> [What is expected] From the material below, return every line that includes "sati".

::: Records :::

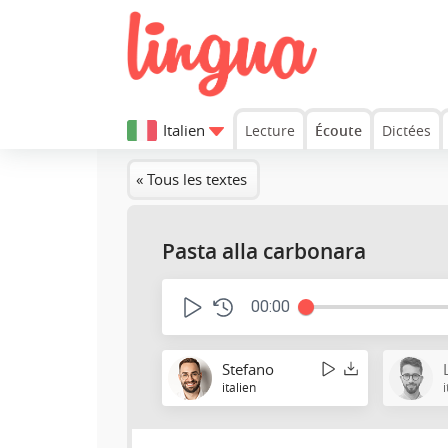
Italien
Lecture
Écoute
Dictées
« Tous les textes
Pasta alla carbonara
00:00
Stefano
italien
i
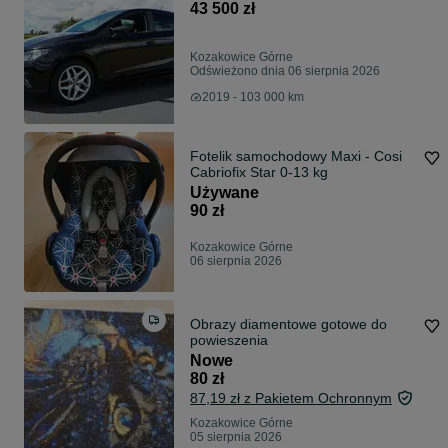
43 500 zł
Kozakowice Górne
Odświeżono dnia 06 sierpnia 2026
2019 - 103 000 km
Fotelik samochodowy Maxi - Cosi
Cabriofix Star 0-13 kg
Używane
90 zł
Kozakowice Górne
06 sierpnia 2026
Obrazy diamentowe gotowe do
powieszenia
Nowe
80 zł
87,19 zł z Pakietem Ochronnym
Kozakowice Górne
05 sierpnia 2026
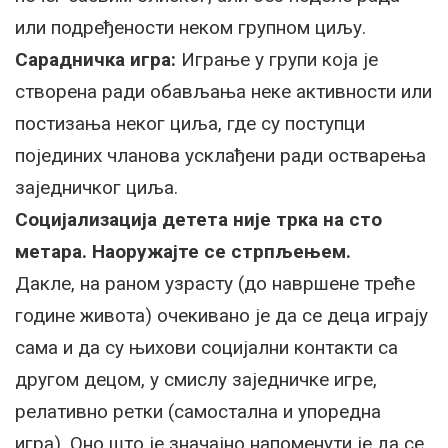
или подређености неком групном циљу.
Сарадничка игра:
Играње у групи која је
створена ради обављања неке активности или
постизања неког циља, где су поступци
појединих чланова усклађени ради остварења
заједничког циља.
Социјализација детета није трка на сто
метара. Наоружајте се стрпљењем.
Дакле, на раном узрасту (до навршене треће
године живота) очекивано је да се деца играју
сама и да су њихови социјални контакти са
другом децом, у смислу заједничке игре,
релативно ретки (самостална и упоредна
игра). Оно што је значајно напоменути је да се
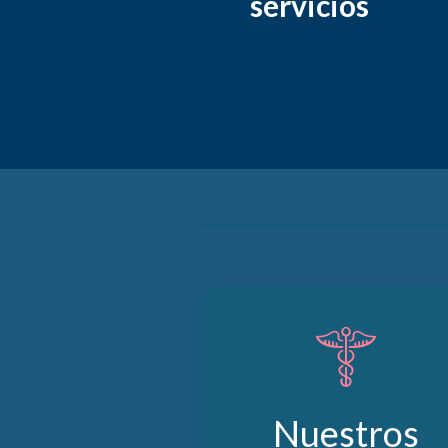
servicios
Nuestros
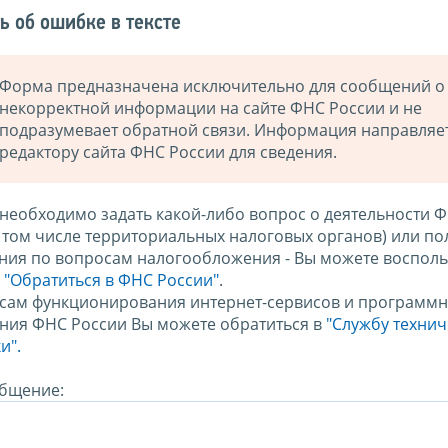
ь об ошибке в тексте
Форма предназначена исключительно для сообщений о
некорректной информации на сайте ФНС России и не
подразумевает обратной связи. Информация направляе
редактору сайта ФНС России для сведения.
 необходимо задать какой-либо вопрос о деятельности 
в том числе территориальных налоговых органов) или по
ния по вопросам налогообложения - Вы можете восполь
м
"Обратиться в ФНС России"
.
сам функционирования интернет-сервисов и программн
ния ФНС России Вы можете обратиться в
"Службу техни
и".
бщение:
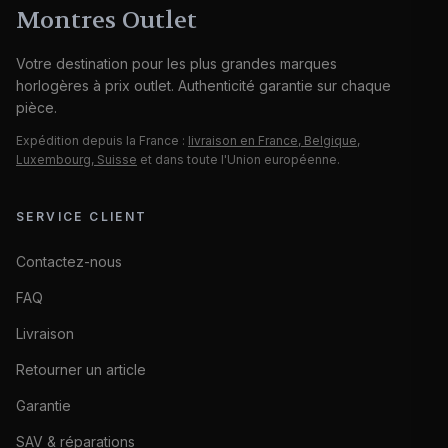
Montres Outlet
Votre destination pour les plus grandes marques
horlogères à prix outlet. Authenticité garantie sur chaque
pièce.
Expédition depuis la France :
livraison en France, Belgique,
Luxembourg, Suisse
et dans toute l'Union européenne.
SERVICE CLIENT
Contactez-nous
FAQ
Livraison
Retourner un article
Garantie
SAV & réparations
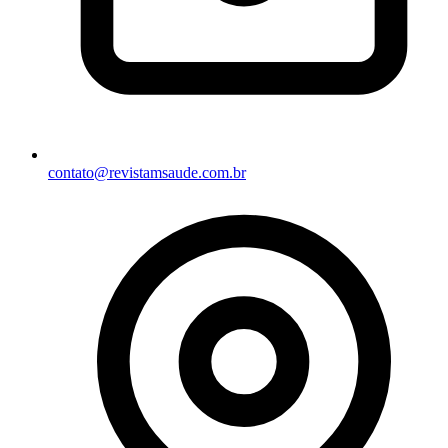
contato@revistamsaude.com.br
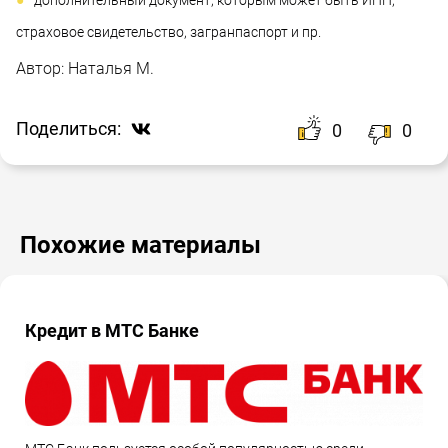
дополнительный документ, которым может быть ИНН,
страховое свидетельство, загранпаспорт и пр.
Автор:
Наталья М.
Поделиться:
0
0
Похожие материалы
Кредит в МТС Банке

:::
::: Records :::

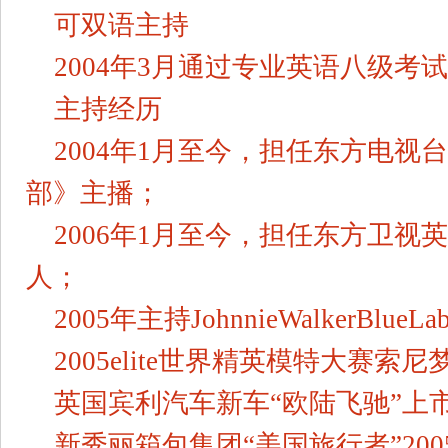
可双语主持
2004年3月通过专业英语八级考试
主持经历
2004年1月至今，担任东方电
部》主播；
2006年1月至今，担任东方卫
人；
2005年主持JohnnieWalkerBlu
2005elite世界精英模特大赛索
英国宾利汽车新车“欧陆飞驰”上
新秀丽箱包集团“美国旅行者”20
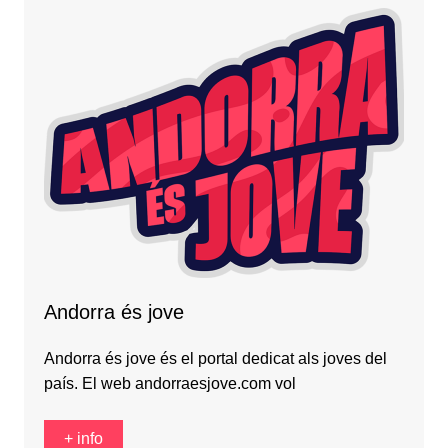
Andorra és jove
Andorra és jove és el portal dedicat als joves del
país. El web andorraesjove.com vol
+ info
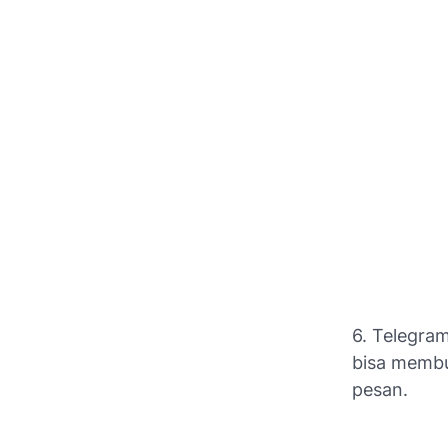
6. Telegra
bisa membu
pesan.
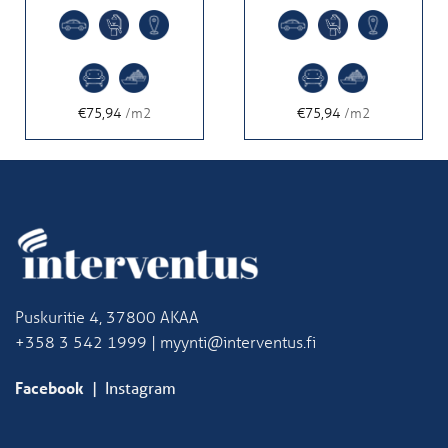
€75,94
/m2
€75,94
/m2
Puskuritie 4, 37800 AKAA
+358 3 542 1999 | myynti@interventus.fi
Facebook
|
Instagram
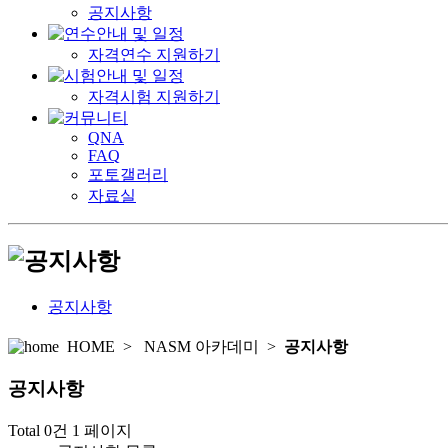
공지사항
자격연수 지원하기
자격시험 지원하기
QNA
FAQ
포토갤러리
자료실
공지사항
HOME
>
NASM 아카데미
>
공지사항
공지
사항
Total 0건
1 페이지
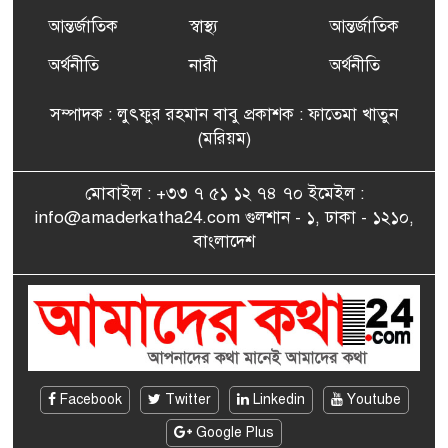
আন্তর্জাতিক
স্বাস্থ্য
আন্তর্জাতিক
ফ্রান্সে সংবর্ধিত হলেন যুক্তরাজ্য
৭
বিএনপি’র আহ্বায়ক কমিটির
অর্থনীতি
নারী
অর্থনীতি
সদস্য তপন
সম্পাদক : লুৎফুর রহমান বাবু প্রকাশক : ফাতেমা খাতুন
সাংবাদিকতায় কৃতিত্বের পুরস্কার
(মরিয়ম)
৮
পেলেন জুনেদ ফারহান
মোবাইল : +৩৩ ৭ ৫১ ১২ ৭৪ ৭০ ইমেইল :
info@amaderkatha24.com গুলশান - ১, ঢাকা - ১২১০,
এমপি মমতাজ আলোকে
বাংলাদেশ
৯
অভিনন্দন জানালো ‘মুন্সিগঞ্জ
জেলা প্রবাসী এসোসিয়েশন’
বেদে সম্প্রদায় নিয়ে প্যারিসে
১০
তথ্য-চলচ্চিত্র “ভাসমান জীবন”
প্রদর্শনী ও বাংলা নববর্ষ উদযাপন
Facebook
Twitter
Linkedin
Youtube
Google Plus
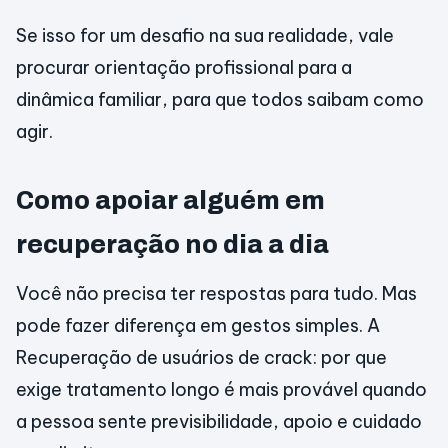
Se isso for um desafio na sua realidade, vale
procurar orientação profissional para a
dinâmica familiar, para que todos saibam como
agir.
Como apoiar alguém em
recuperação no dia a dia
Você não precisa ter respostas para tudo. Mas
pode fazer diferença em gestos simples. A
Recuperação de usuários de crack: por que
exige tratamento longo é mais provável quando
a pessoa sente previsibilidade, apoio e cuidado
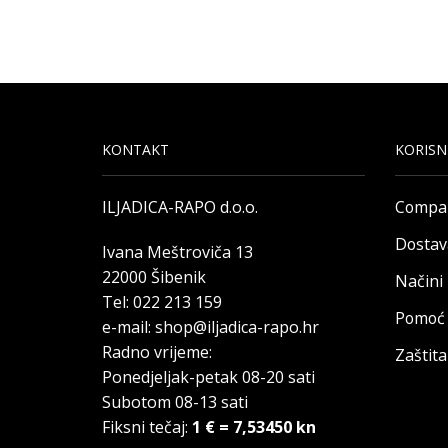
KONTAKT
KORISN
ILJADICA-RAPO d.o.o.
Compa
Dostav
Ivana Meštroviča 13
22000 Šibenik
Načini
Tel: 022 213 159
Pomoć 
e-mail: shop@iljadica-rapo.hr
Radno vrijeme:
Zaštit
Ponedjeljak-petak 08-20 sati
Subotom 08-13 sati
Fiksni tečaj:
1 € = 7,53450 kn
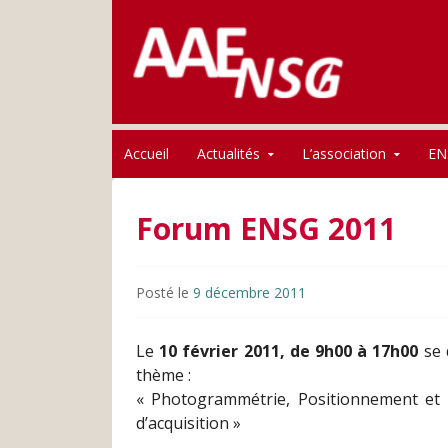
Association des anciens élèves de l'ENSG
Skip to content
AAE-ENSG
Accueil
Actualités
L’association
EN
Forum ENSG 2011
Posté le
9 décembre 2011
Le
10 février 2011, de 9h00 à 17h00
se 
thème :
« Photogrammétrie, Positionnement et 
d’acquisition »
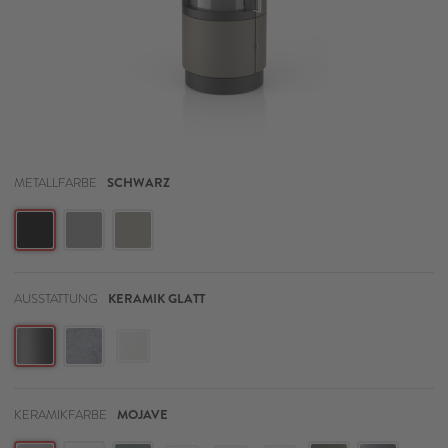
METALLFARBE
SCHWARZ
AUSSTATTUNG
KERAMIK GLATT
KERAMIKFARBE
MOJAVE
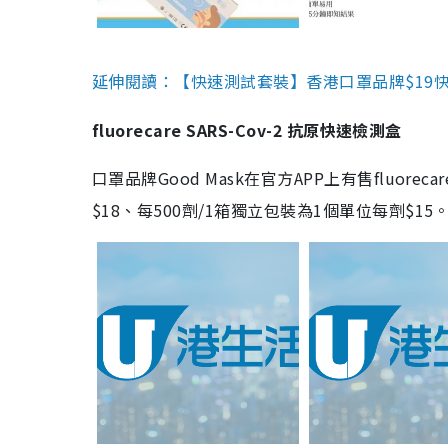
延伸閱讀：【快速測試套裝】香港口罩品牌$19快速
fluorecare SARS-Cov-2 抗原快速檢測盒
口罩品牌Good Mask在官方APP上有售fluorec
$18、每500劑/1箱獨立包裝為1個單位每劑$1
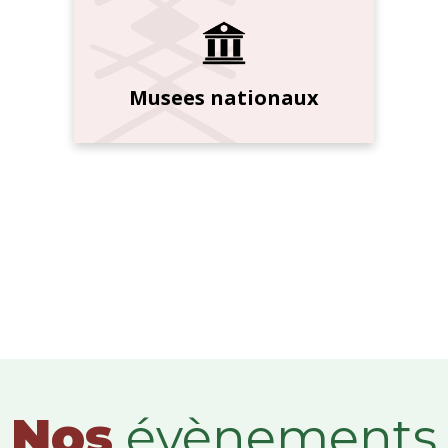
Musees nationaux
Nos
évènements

:::
::: Records :::

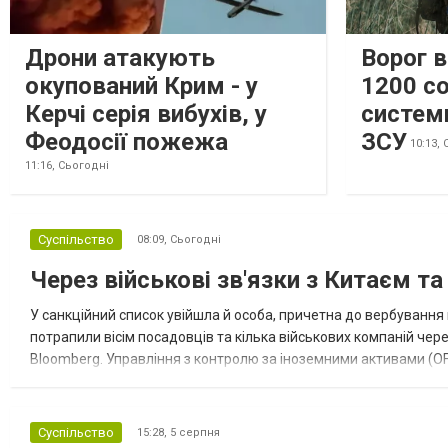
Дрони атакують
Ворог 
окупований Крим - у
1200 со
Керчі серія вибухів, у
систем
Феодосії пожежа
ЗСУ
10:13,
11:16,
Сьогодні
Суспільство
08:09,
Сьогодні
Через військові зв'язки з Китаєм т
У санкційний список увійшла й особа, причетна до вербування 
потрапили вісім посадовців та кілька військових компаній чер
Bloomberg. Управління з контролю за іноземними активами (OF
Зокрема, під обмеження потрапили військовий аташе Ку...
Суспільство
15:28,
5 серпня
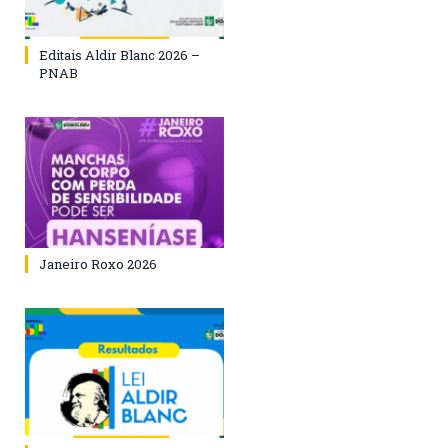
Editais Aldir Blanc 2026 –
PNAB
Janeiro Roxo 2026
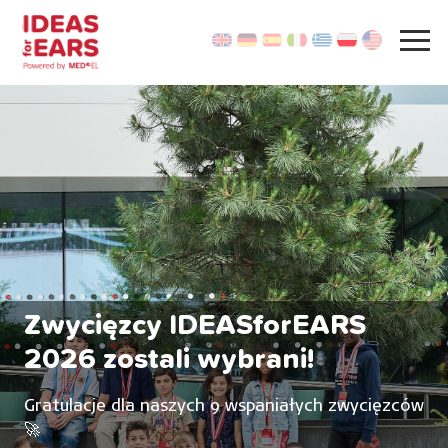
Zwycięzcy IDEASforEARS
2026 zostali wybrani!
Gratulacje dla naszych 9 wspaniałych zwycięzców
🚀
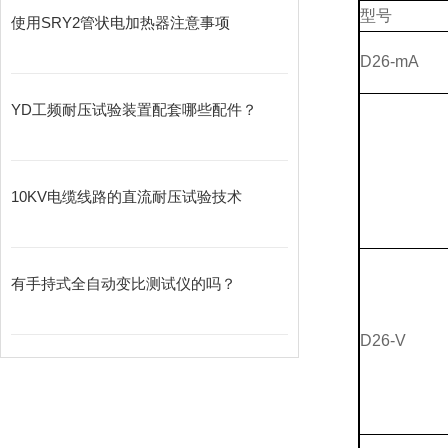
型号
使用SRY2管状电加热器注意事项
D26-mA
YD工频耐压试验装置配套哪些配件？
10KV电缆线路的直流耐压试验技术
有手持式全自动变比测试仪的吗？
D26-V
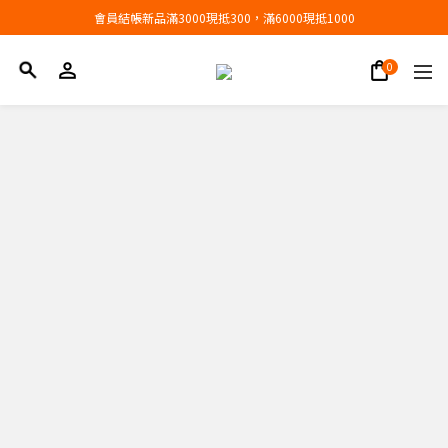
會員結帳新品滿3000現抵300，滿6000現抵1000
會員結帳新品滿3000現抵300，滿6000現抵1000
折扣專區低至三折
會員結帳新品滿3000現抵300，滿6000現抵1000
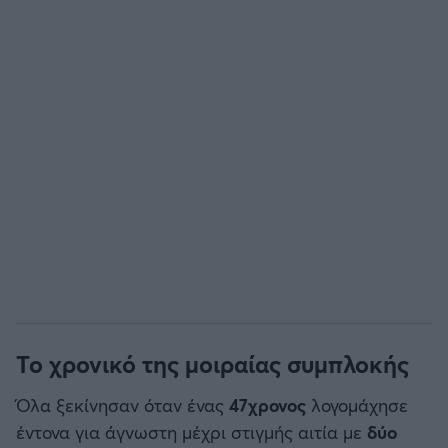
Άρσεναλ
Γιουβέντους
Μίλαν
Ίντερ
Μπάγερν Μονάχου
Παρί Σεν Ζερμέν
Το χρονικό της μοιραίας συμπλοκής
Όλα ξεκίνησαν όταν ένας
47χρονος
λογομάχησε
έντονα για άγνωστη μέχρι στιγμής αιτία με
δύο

:::

> [Exercise result]
Ponedjeljak-petak 08-20 sati
Subotom 08-13 sati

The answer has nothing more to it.